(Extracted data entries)
=====
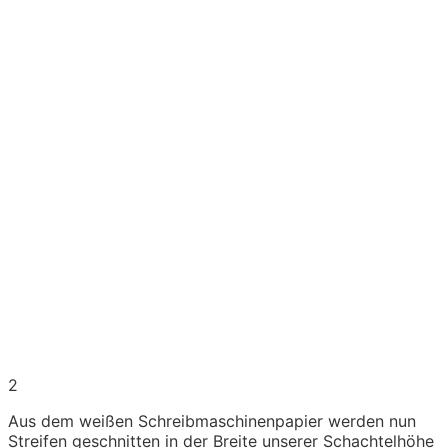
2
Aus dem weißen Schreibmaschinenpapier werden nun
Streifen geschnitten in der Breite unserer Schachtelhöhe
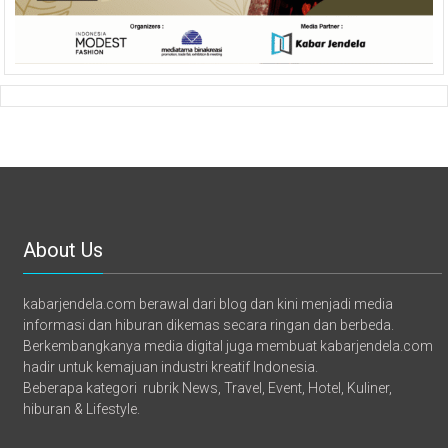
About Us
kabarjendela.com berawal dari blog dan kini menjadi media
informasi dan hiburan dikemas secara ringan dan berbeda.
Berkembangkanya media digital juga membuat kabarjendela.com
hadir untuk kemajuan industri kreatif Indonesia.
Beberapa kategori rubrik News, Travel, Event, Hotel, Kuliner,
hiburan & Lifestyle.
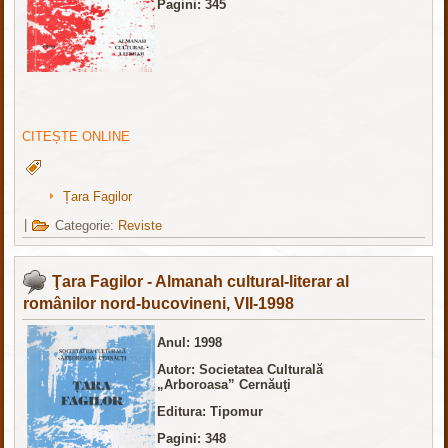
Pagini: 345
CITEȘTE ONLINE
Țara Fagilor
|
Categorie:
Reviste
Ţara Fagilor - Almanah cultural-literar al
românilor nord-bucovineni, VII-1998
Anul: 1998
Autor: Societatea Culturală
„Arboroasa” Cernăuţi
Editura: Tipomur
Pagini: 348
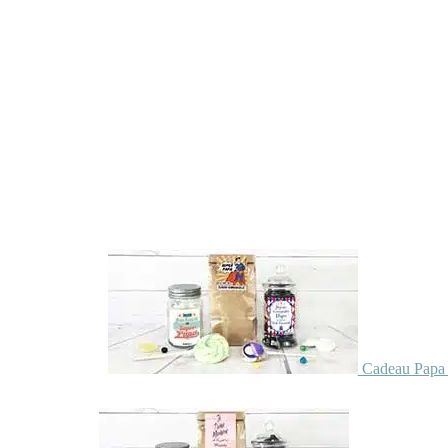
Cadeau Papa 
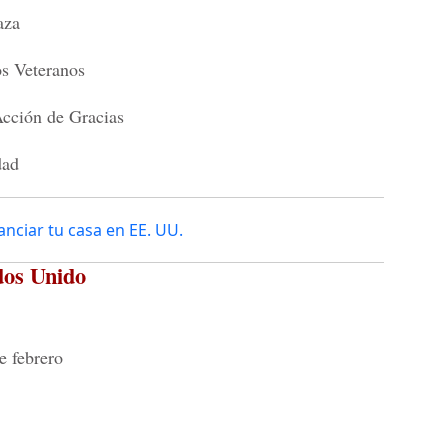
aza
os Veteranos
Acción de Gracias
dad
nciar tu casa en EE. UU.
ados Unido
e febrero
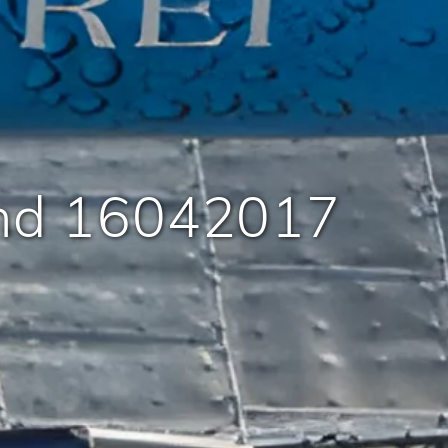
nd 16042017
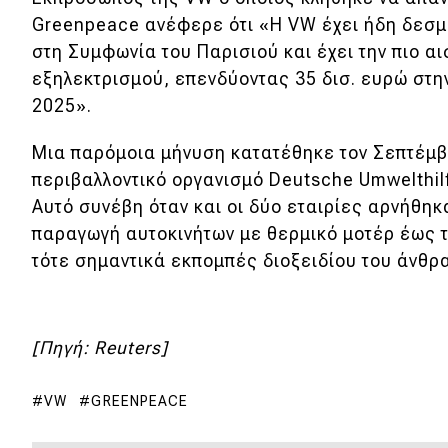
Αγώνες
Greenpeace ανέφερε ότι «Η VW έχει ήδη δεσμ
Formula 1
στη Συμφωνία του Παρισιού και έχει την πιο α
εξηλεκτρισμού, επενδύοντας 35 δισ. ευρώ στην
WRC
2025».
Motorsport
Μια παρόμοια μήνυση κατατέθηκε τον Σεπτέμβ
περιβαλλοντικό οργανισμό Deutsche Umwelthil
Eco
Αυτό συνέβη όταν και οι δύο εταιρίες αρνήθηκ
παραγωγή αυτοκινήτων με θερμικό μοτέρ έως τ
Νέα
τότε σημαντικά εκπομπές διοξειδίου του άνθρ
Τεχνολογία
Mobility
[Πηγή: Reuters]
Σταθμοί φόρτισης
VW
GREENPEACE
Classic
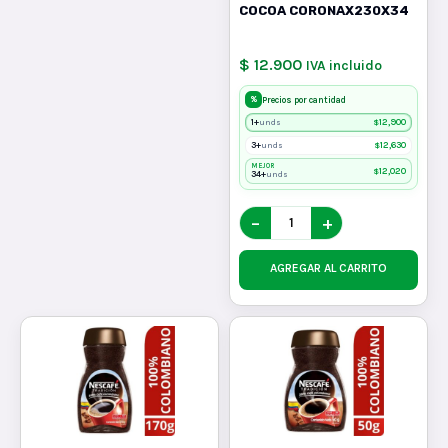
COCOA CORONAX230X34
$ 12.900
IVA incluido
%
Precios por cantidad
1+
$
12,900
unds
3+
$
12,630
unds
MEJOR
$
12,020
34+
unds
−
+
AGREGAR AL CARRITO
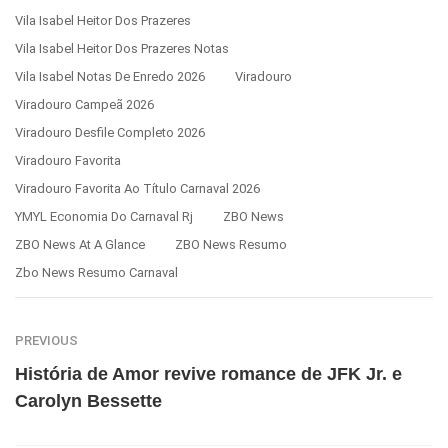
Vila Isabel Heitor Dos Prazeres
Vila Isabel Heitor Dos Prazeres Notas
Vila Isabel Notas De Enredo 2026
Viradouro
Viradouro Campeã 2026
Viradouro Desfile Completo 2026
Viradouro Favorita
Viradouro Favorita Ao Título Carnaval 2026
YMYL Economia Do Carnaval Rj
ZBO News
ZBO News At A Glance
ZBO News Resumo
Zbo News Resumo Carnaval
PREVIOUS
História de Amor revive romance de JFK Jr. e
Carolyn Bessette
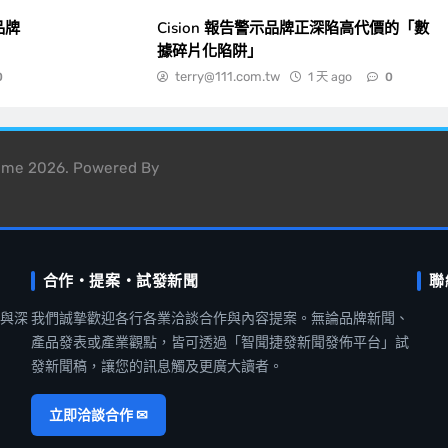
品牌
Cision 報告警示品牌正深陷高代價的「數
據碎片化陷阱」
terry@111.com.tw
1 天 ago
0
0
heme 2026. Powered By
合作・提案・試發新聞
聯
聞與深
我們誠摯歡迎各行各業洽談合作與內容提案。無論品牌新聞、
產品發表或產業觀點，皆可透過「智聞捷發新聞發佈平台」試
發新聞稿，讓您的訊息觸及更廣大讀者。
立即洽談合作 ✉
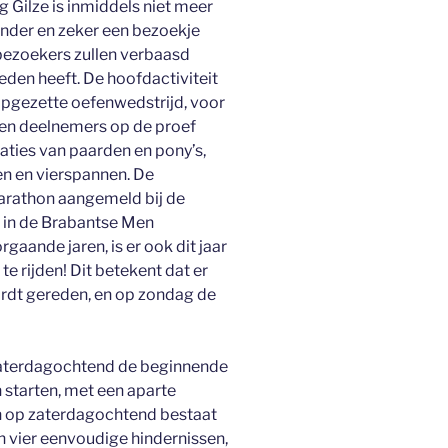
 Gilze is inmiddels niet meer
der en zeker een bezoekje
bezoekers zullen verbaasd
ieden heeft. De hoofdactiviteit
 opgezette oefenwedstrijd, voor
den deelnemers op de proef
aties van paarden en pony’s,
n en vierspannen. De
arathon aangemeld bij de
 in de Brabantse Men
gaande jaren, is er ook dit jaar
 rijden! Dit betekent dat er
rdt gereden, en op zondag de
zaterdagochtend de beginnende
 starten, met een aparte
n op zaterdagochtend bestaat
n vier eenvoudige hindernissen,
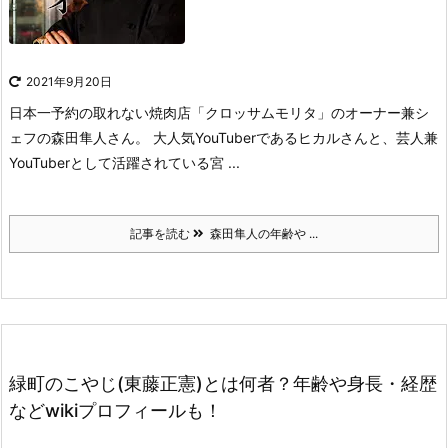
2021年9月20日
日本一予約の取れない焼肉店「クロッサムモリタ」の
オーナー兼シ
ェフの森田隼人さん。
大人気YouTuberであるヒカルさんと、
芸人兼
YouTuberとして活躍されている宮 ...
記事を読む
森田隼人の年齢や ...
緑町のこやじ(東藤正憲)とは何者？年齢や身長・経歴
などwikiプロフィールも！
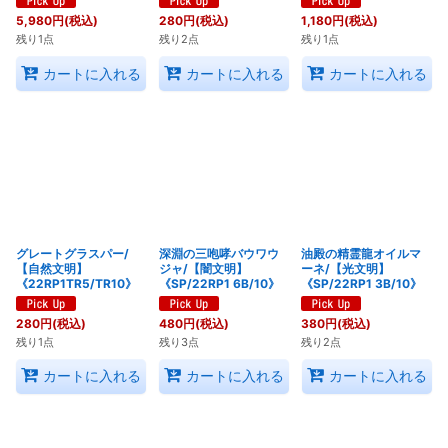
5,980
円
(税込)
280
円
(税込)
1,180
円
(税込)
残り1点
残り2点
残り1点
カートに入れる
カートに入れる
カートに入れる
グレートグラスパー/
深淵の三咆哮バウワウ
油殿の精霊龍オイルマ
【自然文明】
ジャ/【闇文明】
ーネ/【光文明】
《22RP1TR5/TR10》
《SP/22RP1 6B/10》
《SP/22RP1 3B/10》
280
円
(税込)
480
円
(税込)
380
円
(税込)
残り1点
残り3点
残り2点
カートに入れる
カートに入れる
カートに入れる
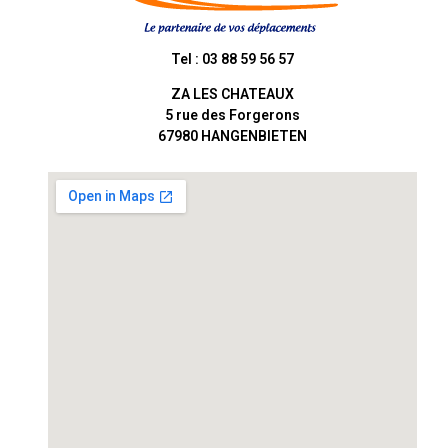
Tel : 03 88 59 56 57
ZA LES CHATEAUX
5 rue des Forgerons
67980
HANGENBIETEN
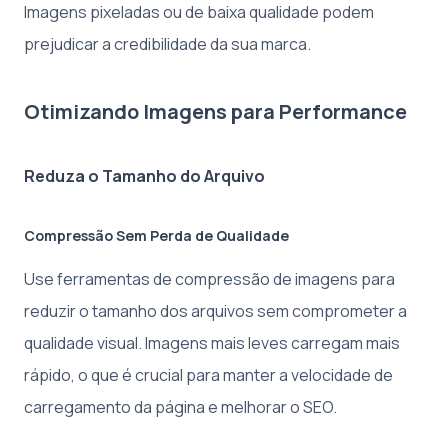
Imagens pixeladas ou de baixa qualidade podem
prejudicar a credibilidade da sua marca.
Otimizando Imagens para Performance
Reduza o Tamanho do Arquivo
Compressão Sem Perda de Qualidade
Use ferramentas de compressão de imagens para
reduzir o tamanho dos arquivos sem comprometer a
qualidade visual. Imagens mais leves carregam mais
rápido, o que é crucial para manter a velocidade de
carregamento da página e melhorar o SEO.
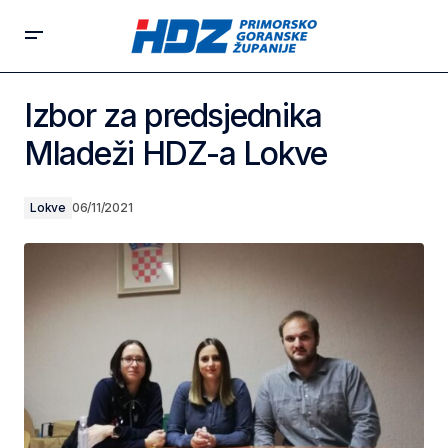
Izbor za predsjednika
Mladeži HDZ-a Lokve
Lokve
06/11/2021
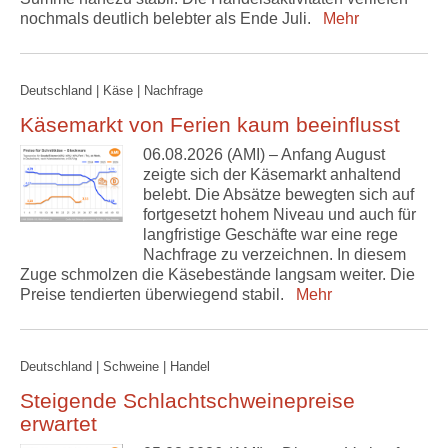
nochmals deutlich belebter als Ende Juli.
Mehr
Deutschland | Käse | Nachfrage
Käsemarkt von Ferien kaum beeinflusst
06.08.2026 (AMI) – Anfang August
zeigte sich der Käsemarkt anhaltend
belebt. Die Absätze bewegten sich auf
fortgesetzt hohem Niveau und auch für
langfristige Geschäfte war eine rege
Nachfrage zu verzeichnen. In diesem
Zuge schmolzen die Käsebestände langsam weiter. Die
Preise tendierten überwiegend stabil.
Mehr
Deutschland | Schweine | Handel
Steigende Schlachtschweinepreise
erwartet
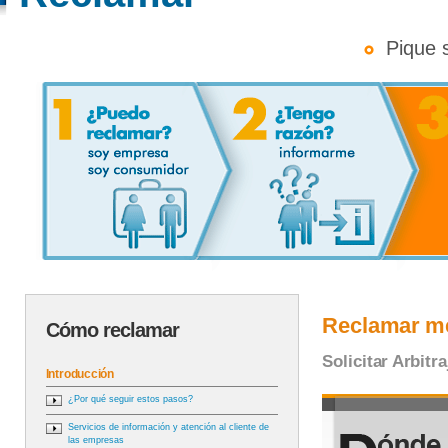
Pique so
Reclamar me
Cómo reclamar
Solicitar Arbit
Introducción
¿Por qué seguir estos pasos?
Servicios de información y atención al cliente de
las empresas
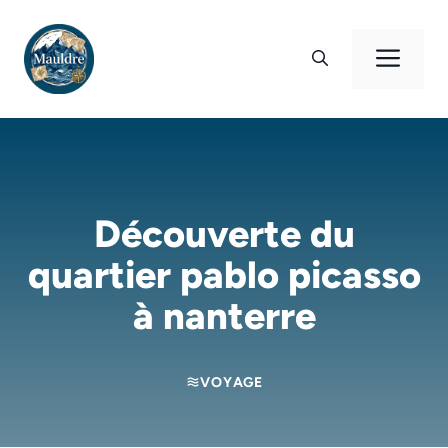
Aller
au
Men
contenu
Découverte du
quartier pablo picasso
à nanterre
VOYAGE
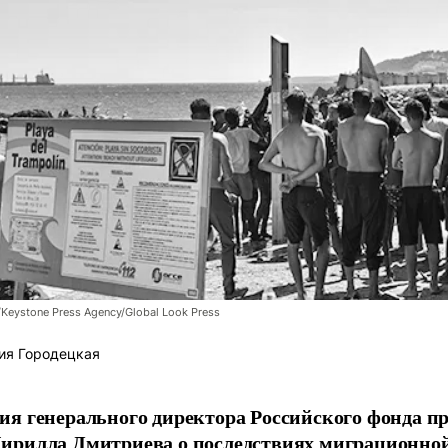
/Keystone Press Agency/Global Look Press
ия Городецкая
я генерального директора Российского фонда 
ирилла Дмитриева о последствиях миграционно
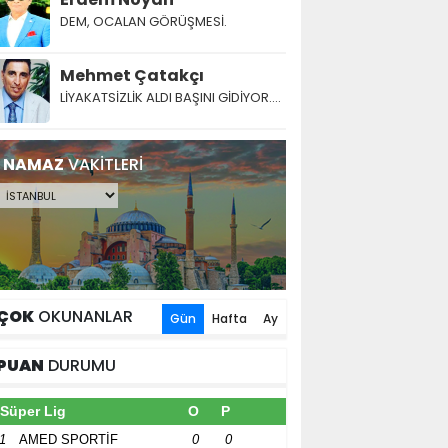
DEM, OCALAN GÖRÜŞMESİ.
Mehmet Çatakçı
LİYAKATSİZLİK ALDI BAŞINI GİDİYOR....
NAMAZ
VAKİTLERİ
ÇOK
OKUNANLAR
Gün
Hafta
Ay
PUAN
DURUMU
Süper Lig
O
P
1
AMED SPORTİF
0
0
=====
Which lines of the data above contain the string "Carnaval"? Copy each of them.

(Result of this exercise):
Viradouro Favorita Ao Título Carnaval 2026
YMYL Economia Do Carnaval Rj
Zbo News Resumo Carnaval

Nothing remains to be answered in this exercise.